[MATERIALS PROVIDED — start]

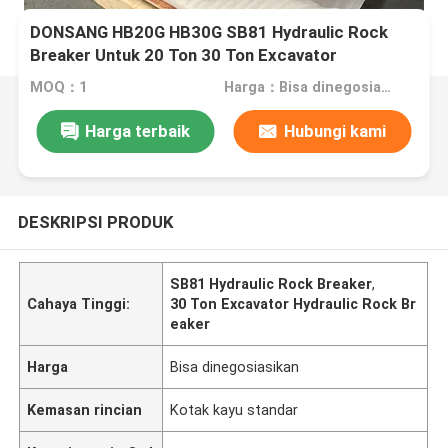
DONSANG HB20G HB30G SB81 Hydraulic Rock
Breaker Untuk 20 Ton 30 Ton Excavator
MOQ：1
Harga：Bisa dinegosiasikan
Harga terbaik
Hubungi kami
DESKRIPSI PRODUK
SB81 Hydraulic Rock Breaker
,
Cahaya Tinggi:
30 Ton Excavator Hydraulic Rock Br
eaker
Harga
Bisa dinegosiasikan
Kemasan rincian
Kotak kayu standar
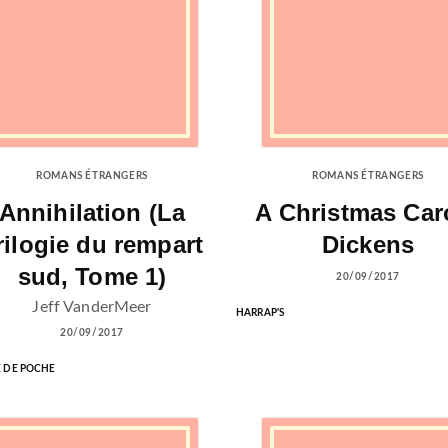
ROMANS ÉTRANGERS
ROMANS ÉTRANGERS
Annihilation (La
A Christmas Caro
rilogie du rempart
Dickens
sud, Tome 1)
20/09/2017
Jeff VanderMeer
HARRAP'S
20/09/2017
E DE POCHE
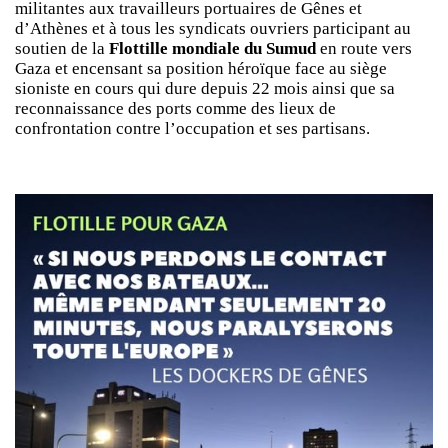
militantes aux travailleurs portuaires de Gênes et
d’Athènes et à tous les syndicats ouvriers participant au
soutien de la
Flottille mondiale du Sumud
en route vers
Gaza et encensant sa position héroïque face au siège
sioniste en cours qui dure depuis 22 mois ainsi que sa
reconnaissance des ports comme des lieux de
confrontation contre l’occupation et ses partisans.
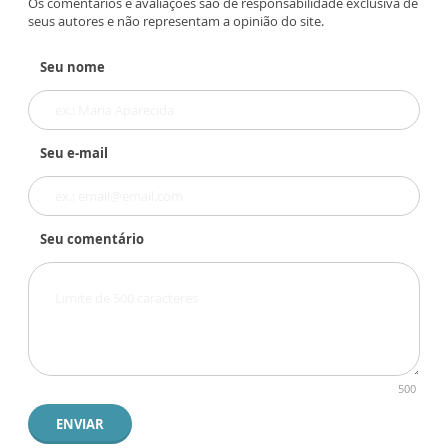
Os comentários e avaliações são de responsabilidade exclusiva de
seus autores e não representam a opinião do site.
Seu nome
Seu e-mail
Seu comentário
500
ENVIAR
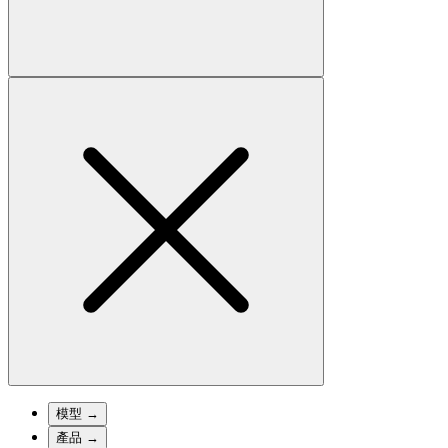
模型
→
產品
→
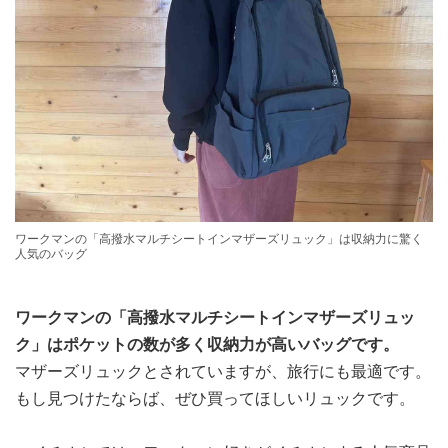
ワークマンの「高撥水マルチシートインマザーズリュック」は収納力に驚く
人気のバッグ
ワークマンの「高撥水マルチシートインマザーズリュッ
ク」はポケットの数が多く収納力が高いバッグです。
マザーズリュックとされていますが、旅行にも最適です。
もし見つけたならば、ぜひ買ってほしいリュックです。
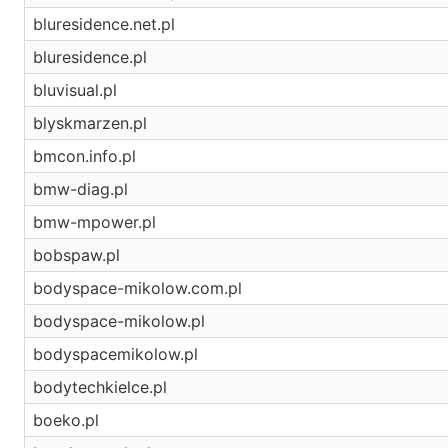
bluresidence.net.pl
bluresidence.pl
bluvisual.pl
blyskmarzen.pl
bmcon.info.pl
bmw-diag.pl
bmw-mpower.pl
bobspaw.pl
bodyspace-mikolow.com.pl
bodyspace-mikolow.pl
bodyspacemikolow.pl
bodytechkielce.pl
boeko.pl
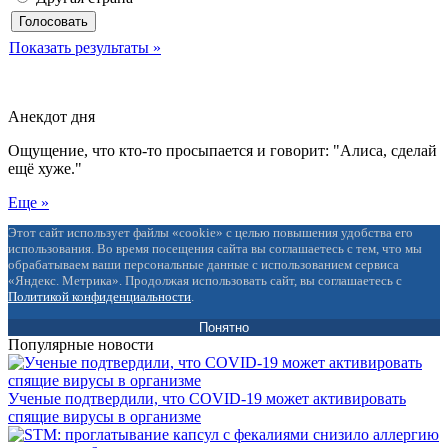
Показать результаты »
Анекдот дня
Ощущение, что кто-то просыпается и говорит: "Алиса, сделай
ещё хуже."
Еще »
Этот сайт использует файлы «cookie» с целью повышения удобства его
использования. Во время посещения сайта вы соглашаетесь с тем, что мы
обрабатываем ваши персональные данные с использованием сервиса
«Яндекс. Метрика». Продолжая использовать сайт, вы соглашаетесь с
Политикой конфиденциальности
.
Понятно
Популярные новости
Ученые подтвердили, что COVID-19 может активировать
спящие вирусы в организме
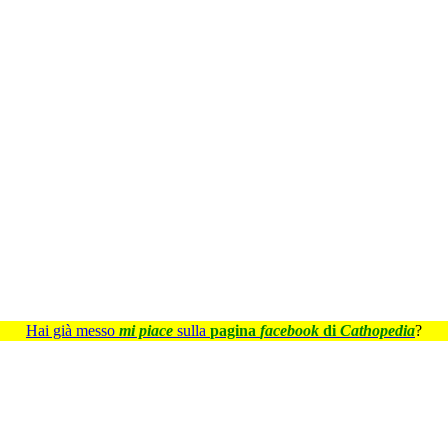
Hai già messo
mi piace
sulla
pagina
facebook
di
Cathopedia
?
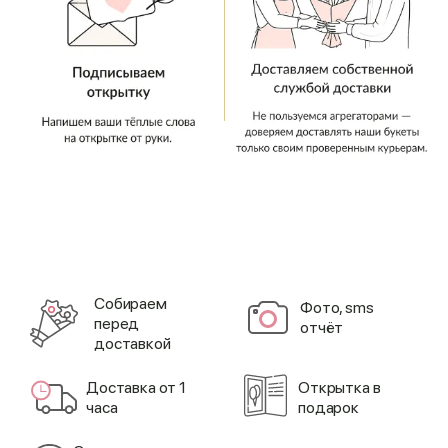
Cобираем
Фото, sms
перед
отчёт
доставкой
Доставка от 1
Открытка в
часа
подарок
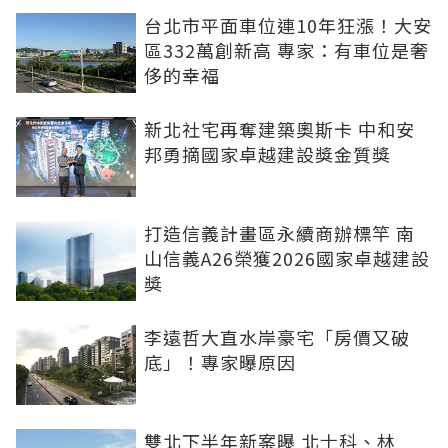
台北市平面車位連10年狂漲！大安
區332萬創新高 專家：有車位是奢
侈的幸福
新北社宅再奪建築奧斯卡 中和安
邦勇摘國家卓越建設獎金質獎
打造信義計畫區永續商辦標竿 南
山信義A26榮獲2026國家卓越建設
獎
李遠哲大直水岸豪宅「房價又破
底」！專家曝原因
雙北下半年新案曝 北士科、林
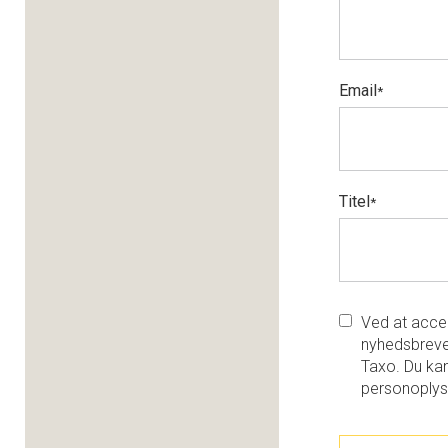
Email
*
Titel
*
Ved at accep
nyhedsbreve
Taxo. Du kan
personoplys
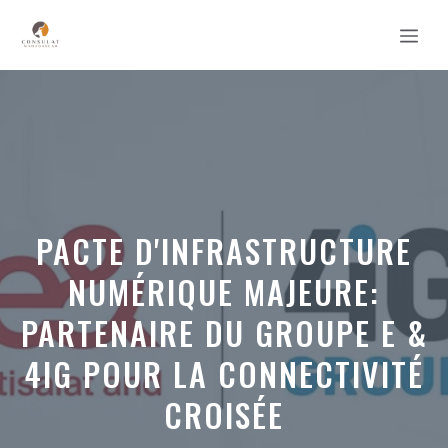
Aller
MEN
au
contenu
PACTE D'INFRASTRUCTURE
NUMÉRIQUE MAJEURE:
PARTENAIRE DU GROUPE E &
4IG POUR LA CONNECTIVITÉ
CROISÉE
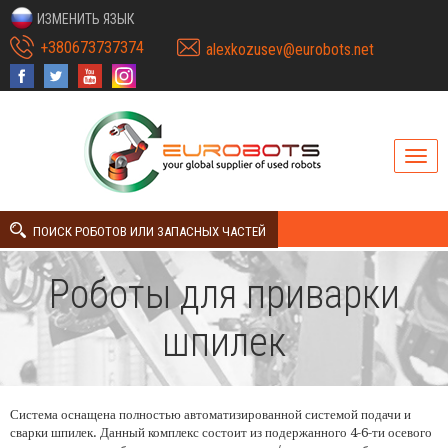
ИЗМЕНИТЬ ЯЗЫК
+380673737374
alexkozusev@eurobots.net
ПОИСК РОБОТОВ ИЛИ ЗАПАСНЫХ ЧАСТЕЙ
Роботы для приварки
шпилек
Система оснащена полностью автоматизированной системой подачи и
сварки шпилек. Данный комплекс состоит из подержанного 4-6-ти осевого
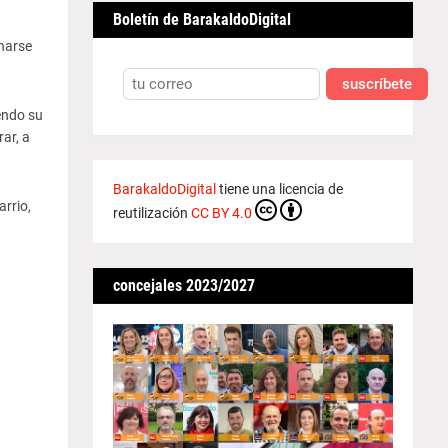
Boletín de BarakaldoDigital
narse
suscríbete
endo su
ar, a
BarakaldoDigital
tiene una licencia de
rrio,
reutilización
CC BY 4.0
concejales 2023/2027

[MATERIALS PROVIDED — finish]
[MATERIALS PROVIDED — start]

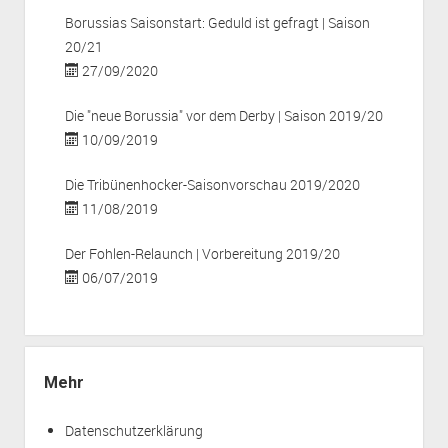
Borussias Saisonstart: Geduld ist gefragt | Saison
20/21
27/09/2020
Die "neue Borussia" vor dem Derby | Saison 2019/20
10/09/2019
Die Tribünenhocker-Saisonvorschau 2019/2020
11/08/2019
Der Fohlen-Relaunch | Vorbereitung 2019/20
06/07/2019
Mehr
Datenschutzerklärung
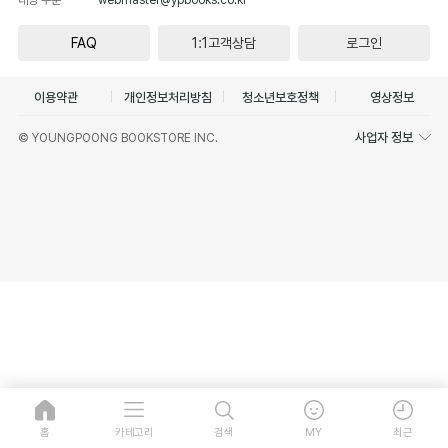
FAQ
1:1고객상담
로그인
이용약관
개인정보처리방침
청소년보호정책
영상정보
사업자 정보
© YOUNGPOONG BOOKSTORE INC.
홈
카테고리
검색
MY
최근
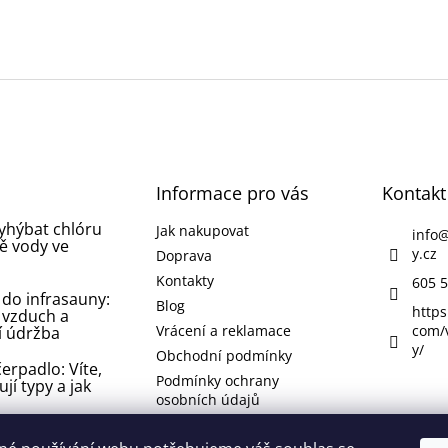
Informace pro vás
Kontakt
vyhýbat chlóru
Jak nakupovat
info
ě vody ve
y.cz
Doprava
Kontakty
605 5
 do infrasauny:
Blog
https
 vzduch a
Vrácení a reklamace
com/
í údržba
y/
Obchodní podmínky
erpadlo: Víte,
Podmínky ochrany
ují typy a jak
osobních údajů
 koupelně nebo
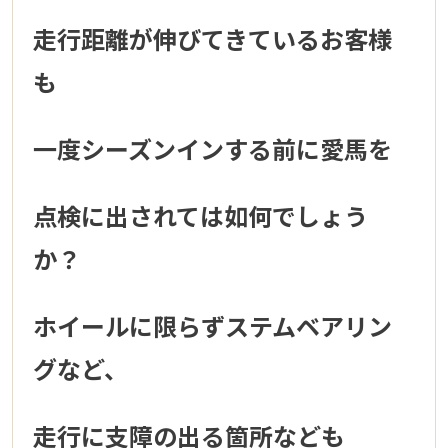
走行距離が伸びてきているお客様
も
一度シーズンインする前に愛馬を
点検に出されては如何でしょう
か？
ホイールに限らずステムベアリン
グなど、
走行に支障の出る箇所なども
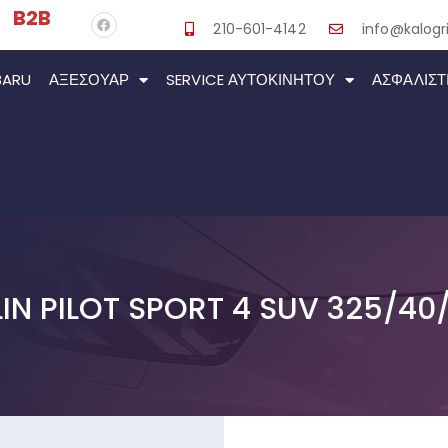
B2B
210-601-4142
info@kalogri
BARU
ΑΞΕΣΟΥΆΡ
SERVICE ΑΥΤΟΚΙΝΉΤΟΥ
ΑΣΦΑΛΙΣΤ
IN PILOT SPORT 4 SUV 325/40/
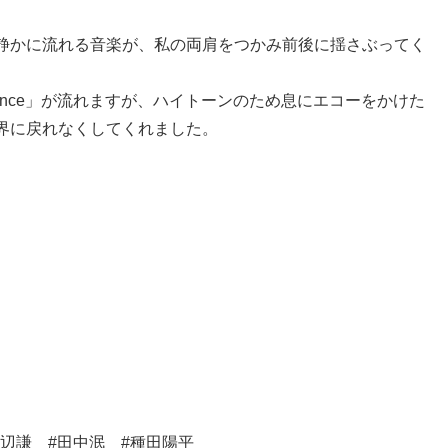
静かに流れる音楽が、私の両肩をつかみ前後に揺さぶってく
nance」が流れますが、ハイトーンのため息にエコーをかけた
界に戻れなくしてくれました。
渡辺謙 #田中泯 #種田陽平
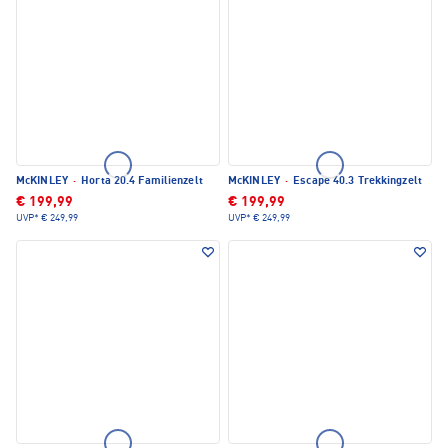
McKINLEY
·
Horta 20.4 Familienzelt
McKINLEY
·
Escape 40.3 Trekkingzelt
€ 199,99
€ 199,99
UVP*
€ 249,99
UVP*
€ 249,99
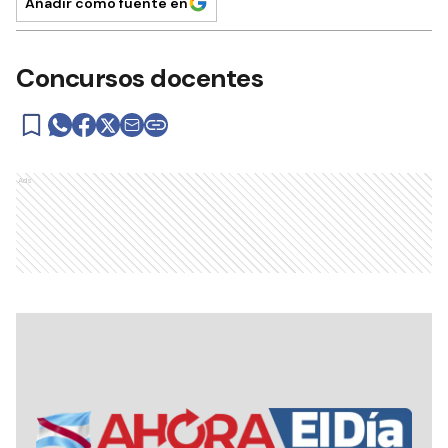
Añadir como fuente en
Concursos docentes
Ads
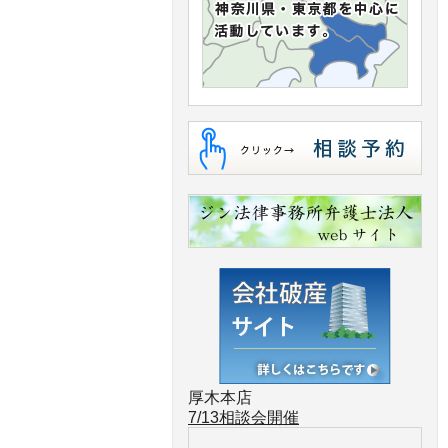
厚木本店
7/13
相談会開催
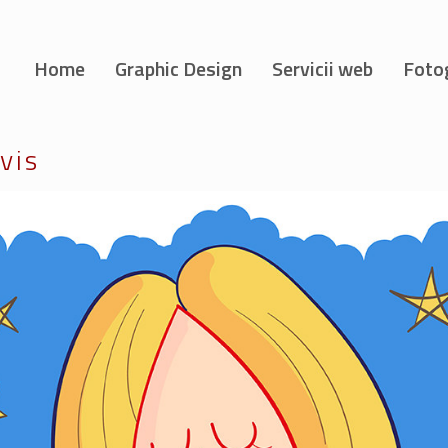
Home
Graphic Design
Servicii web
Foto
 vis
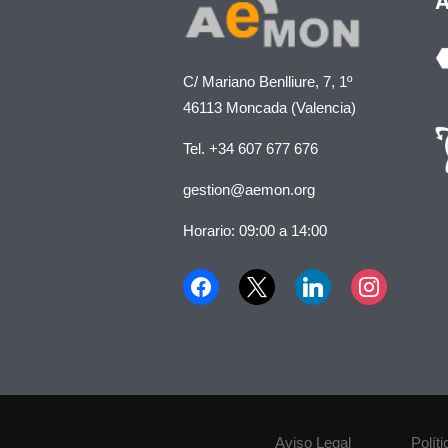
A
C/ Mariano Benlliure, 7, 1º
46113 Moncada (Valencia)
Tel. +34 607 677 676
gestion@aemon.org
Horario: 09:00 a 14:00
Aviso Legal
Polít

[MATERIALS PROVIDED — finish]

## [WHAT YOU ARE ASKED TO DO]
Work out how many lines of the data include the word "Breaker". Then write only that number.

## [COMPLETED EXERCISE]
2